Можно с уверенностью сказать, что и в наши дни – взрыва этничностей на пороге глобализации – Авраам-Урия, он же Альберт, он же Аркадий Ковнер, был бы фигурой проблемной… Начало его биографии похоже на многих бунтарей позапрошлого века. Увидев свет в многодетной нищете и тесноте Виленского гетто (1842 г.), он до девятнадцати лет не знал даже титульного языка Российской империи. Отец его был учен, но беден, нищ, но учен, так что способный отпрыск «в четыре года уже сидел над Библией, а в шесть приступил к Талмуду». Восьми лет он был отдан в раввинскую школу, двенадцати бежал и стал странствующим студентом-«бохуром», состоящим на кормлении у каких -либо семи имущих семей. Полтора века спустя, когда вся эта «еврейская жизнь» погибла в газовых камерах, обычай кажется высоким. Но можно представить, что «тинейджер», как нынче говорят, обедающий по чужим, не всегда «добрым людям», а восемнадцати лет отданный по сватовству в примаки в незнакомую семью лавочника, вынес из детства и отрочества дерзкую мечту стать реформатором своего народа. Из древней традиции – как многие тогда – он катапультировался в пространство-время современности и совершил невозможное: за четыре года сдал экзамен на аттестат зрелости, овладев русским, немецким и французским, основами философии и естественных наук, которые и стали его символом веры. Из талмудиста сделался атеист, из еврея «общечеловек» – короче, пламенный «шестидесятник» позапрошлого века. Первые книги (еще на библейском языке) принесли ему среди соплеменников ярлык отступника. Добравшись из Киева до столицы империи, он отдался русской боевой публицистике («либерал с оттенком радикализма, – напишет о нем впоследствии Розанов, – «еврейский Писарев»). Сторонник ассимиляции, социальный критик, утилитарист, «экономист», он, однако, столкнется с русской литературой на самый странный, даже фантастический лад и станет знаменит на всю Россию не как реформатор, а как уголовный преступник.

 

 

2. Достоевский

 

Известно, что прямого влияния на жизнь литература не оказывает. Все же некоторые молодые люди в известных обстоятельствах выбирали самоубийство: «уже написан „Вертер“». Так и искусительное исповедание Раскольникова: «Тварь я дрожащая или право имею?» попало в солнечное сплетение жизненных проблем Ковнера, когда, оставив журналистику, он стал мелкой сошкой в банке. Судьба, как назло, подстроила ему подобие «предлагаемых обстоятельств» героя «Преступления и наказания». Бедная семья Кангиссеров, пустившая его на квартиру («нищета была страшная, жили без всяких средств»), кажется еврейским подобием Мармеладовых, вплоть до «бедной Сонечки» (не «уличной», правда, зато больной туберкулезом). Мотив Раскольникова не фантазия – он будет даже муссироваться в суде. Правда, вместо радикального жеста убийства старухи-процентщицы Ковнер ограничится подлогом («три процента с чистой прибыли за один год пайщиков богатейшего банка в России»). Грехопадение «либерального» экс-журналиста сделает его незаменимым героем громкого судебного процесса. Вот тогда-то, признав уголовную ответственность, но не моральную вину, он обратится за судом совести к автору романа…
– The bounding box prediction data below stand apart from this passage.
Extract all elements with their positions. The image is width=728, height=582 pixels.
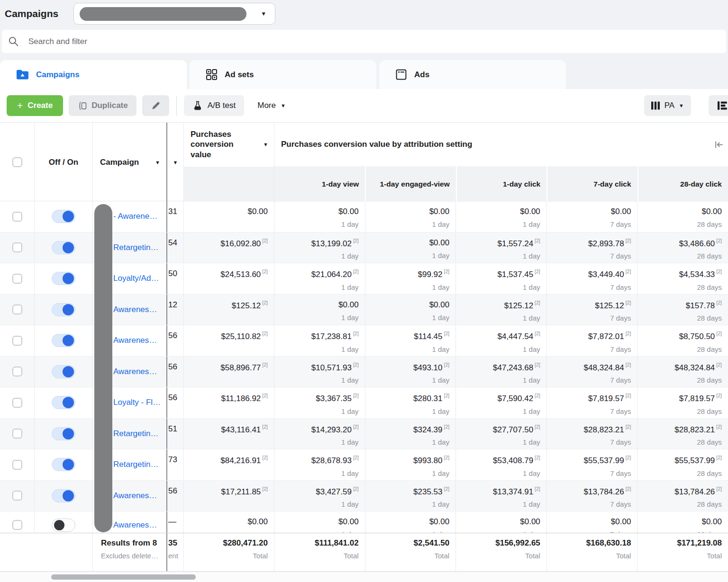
campaign-toggle[interactable] bbox=[52, 303, 75, 316]
attribution-window-label: 28 days bbox=[637, 252, 722, 260]
campaign-name-link[interactable]: Awarenes… bbox=[113, 520, 157, 530]
campaign-toggle[interactable] bbox=[52, 365, 75, 378]
campaign-toggle[interactable] bbox=[52, 241, 75, 254]
campaign-toggle[interactable] bbox=[52, 458, 75, 471]
attribution-value-cell: $3,427.59[2]1 day bbox=[274, 481, 365, 511]
flask-icon bbox=[192, 100, 203, 111]
campaign-name-link[interactable]: Awarenes… bbox=[113, 336, 157, 345]
row-toggle-cell bbox=[34, 233, 92, 263]
tab-strip: Campaigns Ad sets bbox=[0, 60, 728, 89]
row-checkbox[interactable] bbox=[12, 212, 22, 222]
campaign-toggle[interactable] bbox=[52, 272, 75, 285]
columns-preset-button[interactable]: PA ▼ bbox=[644, 95, 691, 116]
attribution-window-label: 7 days bbox=[547, 220, 631, 228]
select-all-cell bbox=[0, 123, 34, 202]
footer-total-1-day-view: $111,841.02 Total bbox=[274, 533, 365, 571]
attribution-value-cell: $0.007 days bbox=[546, 511, 637, 533]
row-checkbox[interactable] bbox=[12, 336, 22, 346]
subcolumn-28-day-click[interactable]: 28-day click bbox=[637, 166, 728, 202]
metric-value: $25,110.82[2] bbox=[184, 331, 268, 341]
column-header-clipped[interactable]: ▼ bbox=[167, 123, 183, 202]
campaign-name-link[interactable]: Retargetin… bbox=[113, 243, 158, 252]
horizontal-scrollbar-thumb[interactable] bbox=[51, 574, 196, 580]
breakdown-button[interactable] bbox=[709, 95, 728, 116]
attribution-value-cell: $0.001 day bbox=[455, 511, 546, 533]
row-checkbox[interactable] bbox=[12, 460, 22, 470]
attribution-window-label: 28 days bbox=[637, 407, 722, 415]
row-toggle-cell bbox=[34, 357, 92, 387]
create-button[interactable]: + Create bbox=[7, 95, 63, 116]
footer-clipped-cell: 35 ent bbox=[167, 533, 183, 571]
campaign-name-link[interactable]: Loyalty/Ad… bbox=[113, 274, 159, 283]
row-checkbox[interactable] bbox=[12, 429, 22, 439]
campaign-name-link[interactable]: Retargetin… bbox=[113, 429, 158, 439]
campaign-name-link[interactable]: Retargetin… bbox=[113, 460, 158, 469]
search-bar[interactable]: Search and filter bbox=[2, 30, 726, 53]
metric-value: $0.00 bbox=[637, 207, 722, 216]
attribution-value-cell: $235.53[2]1 day bbox=[365, 481, 456, 511]
tab-ad-sets[interactable]: Ad sets bbox=[190, 60, 376, 89]
footnote-marker: [2] bbox=[535, 300, 540, 305]
clipped-column-cell: 54 bbox=[167, 233, 183, 263]
campaign-toggle[interactable] bbox=[52, 210, 75, 223]
campaign-header-label: Campaign bbox=[100, 158, 139, 167]
tab-campaigns[interactable]: Campaigns bbox=[0, 60, 187, 89]
select-all-checkbox[interactable] bbox=[12, 157, 22, 167]
column-header-campaign[interactable]: Campaign ▼ bbox=[92, 123, 167, 202]
campaign-name-link[interactable]: Awarenes… bbox=[113, 305, 157, 314]
search-icon bbox=[8, 36, 19, 47]
horizontal-scrollbar-track[interactable] bbox=[0, 572, 728, 582]
campaign-name-link[interactable]: Awarenes… bbox=[113, 491, 157, 501]
campaign-toggle[interactable] bbox=[52, 396, 75, 409]
duplicate-button[interactable]: Duplicate bbox=[69, 95, 136, 116]
campaign-toggle[interactable] bbox=[52, 489, 75, 502]
row-checkbox[interactable] bbox=[12, 304, 22, 314]
campaign-name-link[interactable]: - Awarene… bbox=[113, 212, 157, 221]
row-checkbox[interactable] bbox=[12, 274, 22, 284]
footnote-marker: [2] bbox=[535, 331, 540, 336]
footer-clipped-bottom: ent bbox=[168, 552, 183, 560]
row-checkbox[interactable] bbox=[12, 398, 22, 408]
campaign-name-link[interactable]: Loyalty - Fl… bbox=[113, 398, 161, 407]
column-header-purchases[interactable]: Purchases conversion value ▼ bbox=[183, 123, 274, 202]
subcolumn-1-day-engaged-view[interactable]: 1-day engaged-view bbox=[365, 166, 455, 202]
row-checkbox[interactable] bbox=[12, 520, 22, 530]
purchases-value-cell: $25,110.82[2] bbox=[183, 325, 274, 356]
sort-caret-icon: ▼ bbox=[263, 142, 268, 147]
more-button[interactable]: More ▼ bbox=[257, 101, 286, 110]
collapse-columns-icon[interactable] bbox=[714, 140, 724, 150]
attribution-window-label: 1 day bbox=[456, 438, 540, 446]
total-value: $168,630.18 bbox=[547, 538, 631, 548]
metric-value: $0.00 bbox=[547, 517, 631, 527]
metric-value: $0.00 bbox=[274, 207, 359, 216]
purchases-value-cell: $125.12[2] bbox=[183, 295, 274, 325]
campaign-toggle[interactable] bbox=[52, 334, 75, 347]
attribution-value-cell: $28,823.21[2]28 days bbox=[637, 419, 728, 449]
tab-ads[interactable]: Ads bbox=[379, 60, 566, 89]
ab-test-button[interactable]: A/B test bbox=[184, 95, 245, 116]
metric-value: $125.12[2] bbox=[547, 300, 631, 311]
metric-value: $48,324.84[2] bbox=[637, 362, 722, 373]
attribution-value-cell: $0.001 day bbox=[274, 201, 365, 232]
clipped-column-cell: 50 bbox=[167, 263, 183, 294]
clipped-column-cell: 73 bbox=[167, 449, 183, 480]
attribution-window-label: 7 days bbox=[547, 376, 631, 384]
metric-value: $493.10[2] bbox=[365, 362, 450, 373]
campaign-toggle[interactable] bbox=[52, 427, 75, 440]
subcolumn-1-day-view[interactable]: 1-day view bbox=[274, 166, 365, 202]
attribution-value-cell: $993.80[2]1 day bbox=[365, 449, 456, 480]
metric-value: $993.80[2] bbox=[365, 455, 450, 466]
campaign-toggle[interactable] bbox=[52, 519, 75, 532]
account-dropdown[interactable]: ▼ bbox=[73, 3, 275, 25]
purchases-value-cell: $0.00 bbox=[183, 201, 274, 232]
attribution-value-cell: $3,449.40[2]7 days bbox=[546, 263, 637, 294]
subcolumn-7-day-click[interactable]: 7-day click bbox=[546, 166, 637, 202]
subcolumn-1-day-click[interactable]: 1-day click bbox=[456, 166, 546, 202]
row-checkbox[interactable] bbox=[12, 242, 22, 252]
campaign-name-link[interactable]: Awarenes… bbox=[113, 367, 157, 376]
metric-value: $0.00 bbox=[547, 207, 631, 216]
edit-button[interactable] bbox=[142, 95, 169, 116]
attribution-group-header: Purchases conversion value by attributio… bbox=[274, 123, 728, 202]
row-checkbox[interactable] bbox=[12, 367, 22, 376]
row-checkbox[interactable] bbox=[12, 491, 22, 501]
Здесь нет места останавливаться на перипетиях их переписки («Я редко читал что-нибудь умнее… Письмо Ваше увлекательно-хорошо…»). Но внимание Гроссмана привлечет не только «синдром Раскольникова». Не менее удивительно, что – преступник для одних, отступник для других – («русский Уриель Акоста» назовет его Гроссман), обращаясь к писателю, так сказать, de Profundis, не о себе одном печется, но задает нелицеприятный вопрос о предрассудке «ненависти к «жиду» – не только к «эксплуататору» относящейся, но и к «громадной массе нищенствующего народа».

 

 

3. Евреи и Достоевский

 

Очевидное несхождение между постулатом «всемирной отзывчивости» и «единения» у Достоевского и сводом аргументов пошлого бытового антисемитизма (служащего и ныне для желающих «классикой» жанра) заставляет Гроссмана посвятить «проклятому вопросу» собственное послесловие, поверяя публицистику писателя – творчеством, а творчество – публицистикой. Приходя к мысли о том, что «совмещение философского семитофильства с практическим антисемитизмом было уделом многих мыслителей», он глядит не только в прошлое, но и – увы – в наши дни. Но если практический антисемитизм есть нередко ревность одного мессианства к другому – древнейшему, то что такое влечение евреев (того же Гроссмана, многолетнего исследователя писателя) к Достоевскому?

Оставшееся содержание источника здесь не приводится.